4.1 Setting Up Module Tests

The {box} package works seamlessly with {testthat}, R’s most popular testing framework. While you can use other testing frameworks, this guide focuses on testthat because of its widespread adoption and excellent integration with RStudio.

4.1.1 Getting Started

Let us revisit the {./module} directory from what Chapter 3.1 is on about, and let us test the robustness of {./module/matrix_ops.r}, where it overloads * and ^ from base R for matrix operations. Update {./module} by creating another subfolder named __tests__/, next to your module file. The double underscores make it clear this is special infrastructure code, not a regular module.

This is the structure should look like:

module/
├── __init__.r
├── convert.r
├── hello_world.r
├── matrix_ops.r               # ◄─── Test this
├── __tests__/                 # ◄─── Add this
│   ├── __init__.r
│   ├── helper-module.r
│   └── test-matrix_ops.r
├── not_func.r
├── tables.r
└── statistics/
    ├── __init__.r
    ├── cor.r
    ├── corrr.r
    ├── time_series.r
    └── models/
        ├── __init__.r
        ├── linear.r
        ├── logistic.r
        └── baseline_logit.r

The {./module/tests/init.r} file serves as the test runner. It’s minimal but essential:

box::use(testthat[...])

.on_load = function (ns) {
    test_dir(box::file(), reporter = 'progress')
}

box::export()

The .on_load hook ensures tests run automatically when the __tests__ module loads. Using box::file() gives us the current directory path.

The {./module/tests/helper-module.r} file loads the namespace of the module you want to test into the test environment. In our case, we choose {./module/matrix_ops.r}:

box::use(../matrix_ops[...])

The [...] syntax attaches all exported functions, and we are applying this to make the exports of the module namespace available in tests without prefixes.

4.1.2 Making Modules Testable

Suppose you want to verify that {module/matrix_ops.r} works correctly. This script contains R source code that overloads the * operator from base R to enable intelligent matrix multiplication, and ^ to take the exponentiation of the matrices, except when ^-1, which takes the (square) matrix its inverse.

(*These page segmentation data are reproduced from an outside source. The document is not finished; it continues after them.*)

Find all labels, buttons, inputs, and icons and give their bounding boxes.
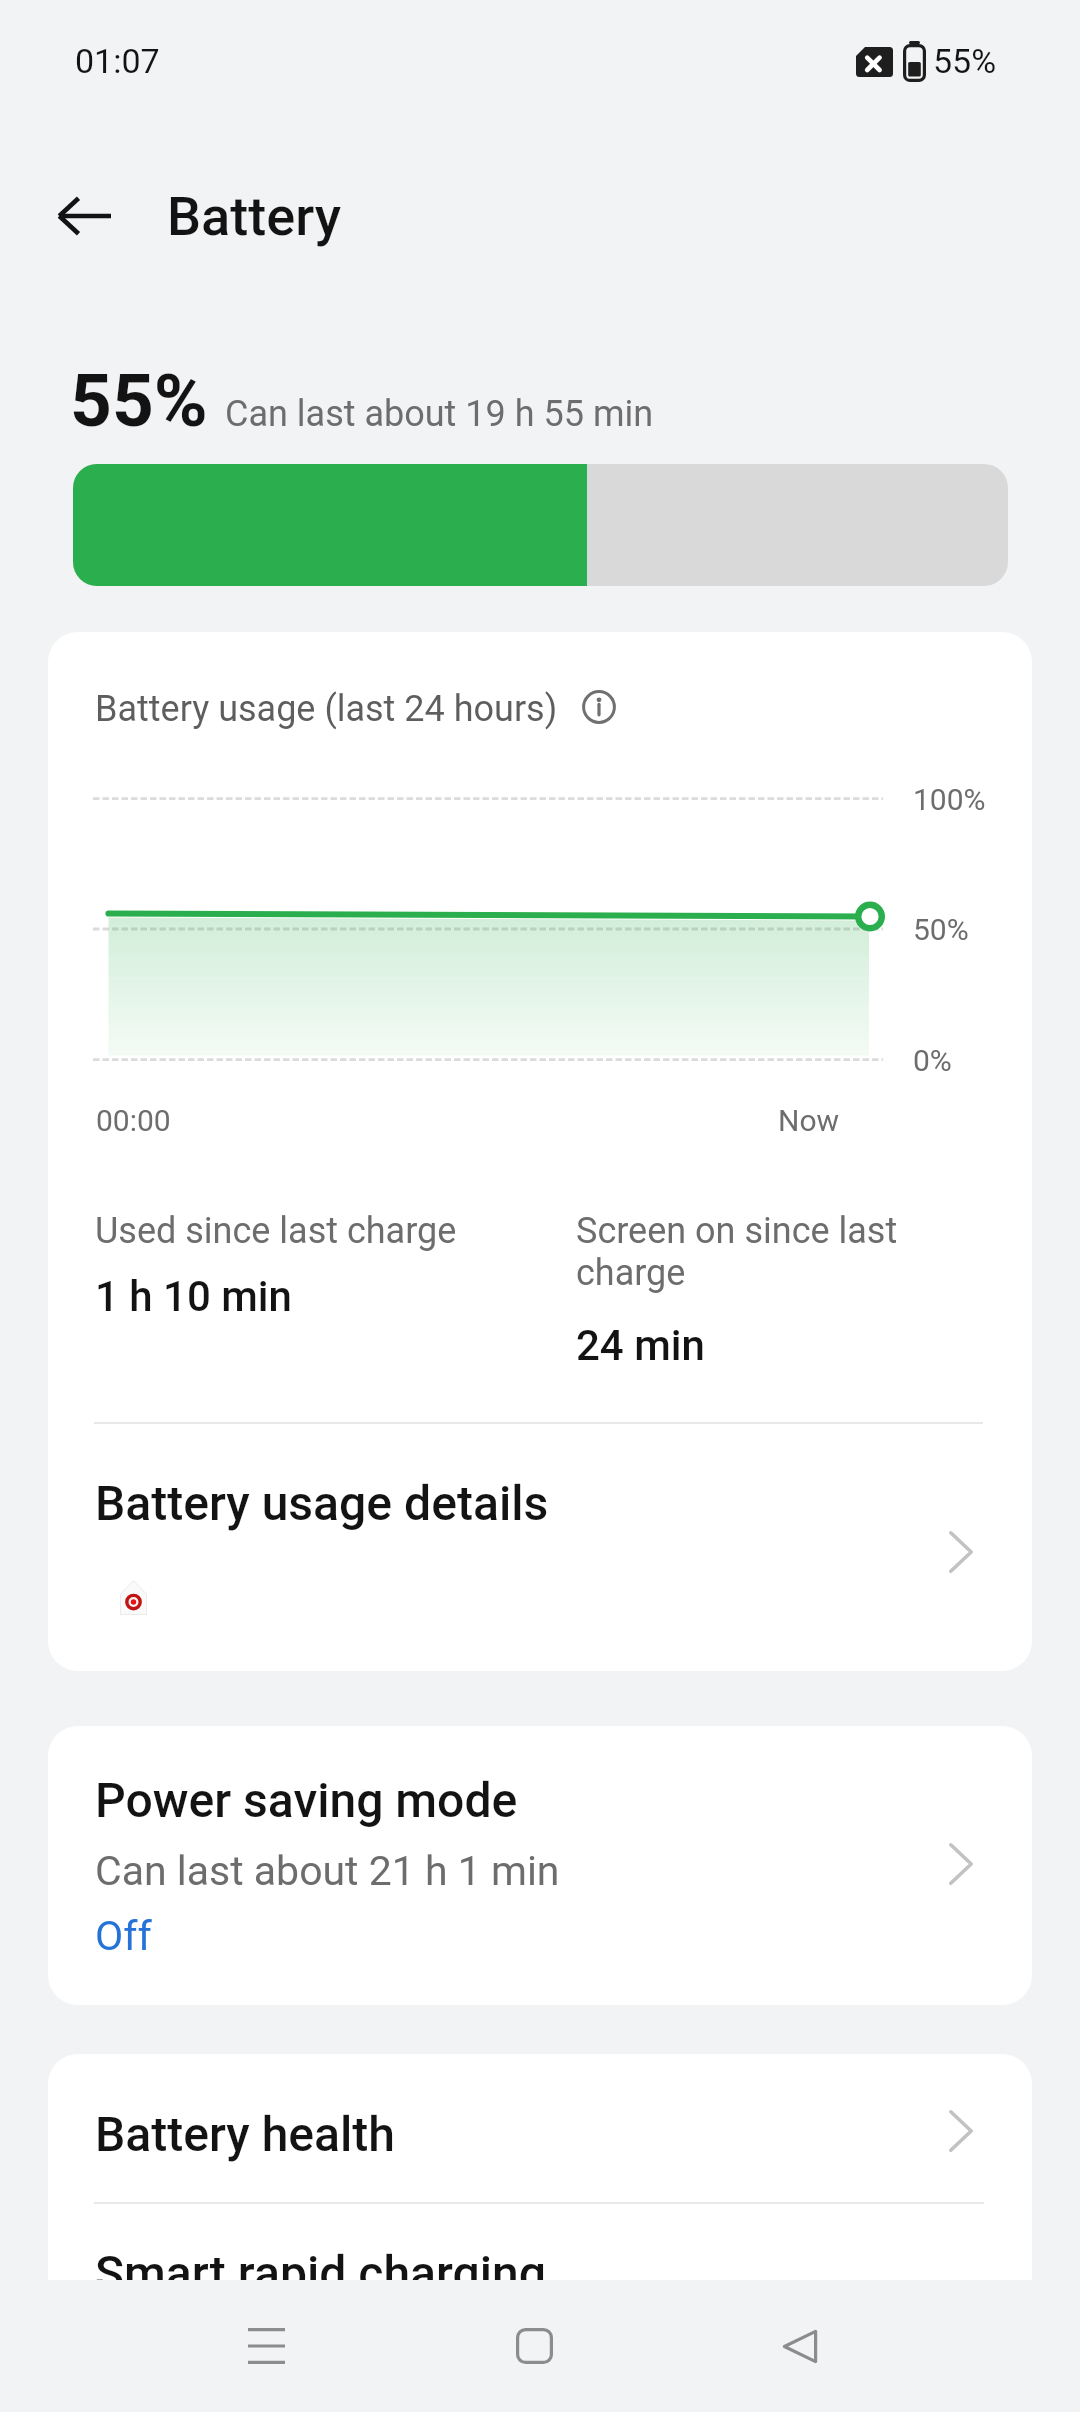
staticText: Smart rapid charging	[95, 2245, 546, 2280]
staticText: 24 min	[576, 1321, 705, 1370]
staticText: Screen on since last charge	[576, 1210, 911, 1294]
staticText: 55%	[933, 41, 997, 81]
staticText: Battery usage (last 24 hours)	[95, 688, 558, 730]
button[interactable]: Smart rapid charging	[48, 2202, 1032, 2280]
button[interactable]: About battery usage	[582, 690, 616, 724]
staticText: 100%	[913, 782, 986, 817]
button[interactable]: Home	[474, 2290, 594, 2402]
button[interactable]: Back	[34, 166, 134, 266]
staticText: 01:07	[75, 41, 160, 81]
staticText: Power saving mode	[95, 1772, 518, 1828]
button[interactable]: Battery usage details	[48, 1422, 1032, 1671]
staticText: 0%	[913, 1043, 952, 1078]
button[interactable]: Recent apps	[206, 2290, 326, 2402]
staticText: Now	[778, 1103, 840, 1138]
button[interactable]: Back	[740, 2290, 860, 2402]
staticText: Can last about 19 h 55 min	[225, 393, 654, 435]
staticText: 1 h 10 min	[95, 1272, 292, 1321]
staticText: Battery health	[95, 2106, 395, 2162]
staticText: Can last about 21 h 1 min	[95, 1847, 560, 1895]
staticText: 00:00	[96, 1103, 171, 1138]
staticText: Battery usage details	[95, 1475, 549, 1531]
staticText: Off	[95, 1912, 152, 1960]
button[interactable]: Power saving mode	[48, 1726, 1032, 2005]
staticText: 50%	[913, 912, 969, 947]
staticText: Battery	[167, 185, 342, 248]
staticText: Used since last charge	[95, 1210, 457, 1252]
button[interactable]: Battery health	[48, 2054, 1032, 2202]
staticText: 55%	[70, 358, 208, 444]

Take a look of the source code:

#' Matrix Multiplication
#' 
#' @export
`*` = function (e1, e2) UseMethod("*")

`*.default` = function (e1, e2) base::`*`(e1, e2)

`*.matrix` = function (e1, e2) {
    if (is.matrix(e1) && is.matrix(e2)) {
        # Check dimensions for matrix multiplication
        if (ncol(e1) == nrow(e2)) {
            return(base::`%*%`(e1, e2))
        } else if (ncol(e2) == nrow(e1)) {
            # Try the other way around if dimensions match
            return(base::`%*%`(e2, e1))
        } else {
            # If neither multiplication works, do element-wise
            return(base::`*`(e1, e2))
        }
    } else {
        return(base::`*`(e1, e2))
    }
}

# ... Truncated ...

box::register_S3_method("^", "default")
box::register_S3_method("^", "matrix")
box::register_S3_method("^", "array")
box::register_S3_method("^", "data.frame")

To make this module testable, append the following code at the bottom of {module/matrix_ops.r}:

if (is.null(box::name())) {
    box::use(./`__tests__`)
}

and it becomes:

#' Matrix Multiplication
#' 
#' @export
`*` = function (e1, e2) UseMethod("*")

`*.default` = function (e1, e2) base::`*`(e1, e2)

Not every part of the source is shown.